The next time I passed out I was living as a single parent.  It was early morning, prior to breakfast, and I fell off the toilet in horrific pain.  At the time the children were only 5 and 4.  My son acted out my passing out episode over and over, so I knew exactly what happened that morning.  Somehow I’d managed to fall out of the bathroom entirely, then bang my head on the shoe rack in the hall.

I woke up because my daughter was trying to put my glasses back on my face, but this was tricky for a 4-year-old and so she was tenderly prodding my eye ball with the arm of my glasses.  It was an effective yet dangerous method of bringing someone round.

Thing is, whenever I was lying on the floor in a pool of blood, I was also in such a bad state that it was impossible for me to get to the doctor that same day.  At the time I didn’t know anyone well enough to both see me in that condition or to take me to the doctor.  My friends were non-driving mums from playgroup and frankly I was worried and embarrassed about the whole thing.  At first, I couldn’t understand why I was unable to cope with period pain.  I felt that something more was wrong.  The truth is, the pain was so bad I’d rather have given birth three times in a row than had a period, and so I reported it as such to the doctor.  That’s a pretty big clue that something was not right.

But by the time I’d get myself to the doctor a couple of days later, I’d recovered enough to look normal.  It makes me so very angry to look back and wonder why, when I reported such incidents verbally to various GPs after the event, was I not taken more seriously, more quickly?

Was it their poor listening skills?  Was it their lack of knowledge around the possibilities of it being endometriosis rather than something else (it is complex to diagnose for sure).

I was asked a number of times whether I’d taken ibuprofen to help.


I was agog.  I mean, I was sitting there telling the GP I’d rather give birth than have a period and he’s asking whether it entered my brain to take Ibuprofen?  Give me strength!  Women have gas and air, epidurals and pethidine to cope with labour and I was completely seriously likening the level of pain.

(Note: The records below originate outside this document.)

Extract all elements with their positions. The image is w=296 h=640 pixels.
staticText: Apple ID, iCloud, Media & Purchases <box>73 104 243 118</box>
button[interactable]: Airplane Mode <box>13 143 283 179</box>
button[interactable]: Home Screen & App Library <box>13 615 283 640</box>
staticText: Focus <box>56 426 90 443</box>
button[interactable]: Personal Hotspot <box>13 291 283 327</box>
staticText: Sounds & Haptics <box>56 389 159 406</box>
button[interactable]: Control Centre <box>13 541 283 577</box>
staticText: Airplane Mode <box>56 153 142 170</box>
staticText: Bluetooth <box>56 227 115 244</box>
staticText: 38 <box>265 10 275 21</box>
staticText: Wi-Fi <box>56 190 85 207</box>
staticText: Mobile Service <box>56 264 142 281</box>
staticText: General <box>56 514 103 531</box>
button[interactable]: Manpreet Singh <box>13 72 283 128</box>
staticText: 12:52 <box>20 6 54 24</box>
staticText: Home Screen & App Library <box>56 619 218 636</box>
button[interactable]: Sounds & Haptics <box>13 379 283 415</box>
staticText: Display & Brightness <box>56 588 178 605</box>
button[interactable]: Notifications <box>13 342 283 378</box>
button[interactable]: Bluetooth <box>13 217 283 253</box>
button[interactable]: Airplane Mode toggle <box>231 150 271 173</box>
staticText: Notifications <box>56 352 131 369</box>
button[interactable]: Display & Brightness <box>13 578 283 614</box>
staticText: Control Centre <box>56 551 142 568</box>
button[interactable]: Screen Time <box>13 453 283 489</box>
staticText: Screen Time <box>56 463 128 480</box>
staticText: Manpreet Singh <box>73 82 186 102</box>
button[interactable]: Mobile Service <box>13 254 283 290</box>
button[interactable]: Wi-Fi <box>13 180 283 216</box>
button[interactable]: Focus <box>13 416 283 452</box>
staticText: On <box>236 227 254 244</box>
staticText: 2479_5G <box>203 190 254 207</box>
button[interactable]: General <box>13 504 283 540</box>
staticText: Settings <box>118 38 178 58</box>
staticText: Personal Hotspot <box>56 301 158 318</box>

So yes, I was taking Ibuprofen along with paracetamol and it was having very little effect.  Ibuprofen wouldn’t touch this kind of pain.  Why did my descriptions fall on deaf ears?  I’d been having periods since I was 13 so that was a lot of years of knowing what normal periods were like.  And these really weren’t normal.

Did they think I was exaggerating?

Or was the problem a general lack of empathy?

I was using female language with male GPs – how did they know what childbirth and periods were like?  I kept trying to work out why no one was doing anything to help me sooner.

What’s the Root Cause?

I teach Business and one of the rules is, you have to treat the root cause of the issue.  Same with physical health, surely?  You have to tackle the root cause of the issue otherwise you’re fixing the wrong thing which causes other problems.  Well that’s exactly what happened here.

Treating heavy blood flow was missing the point.  I was prescribed the contraceptive pill time and time again to reduce the blood flow.

This was a really bad idea because endometriosis grows itself with the presence of excess oestrogen – and what contains oestrogen?  Yes, the contraceptive pill.  The body’s ineffective removal of oestrogen via the liver is one reason why endometriosis progressively gets worse.  Using the pill was not only ineffective, it was actively hastening the illness.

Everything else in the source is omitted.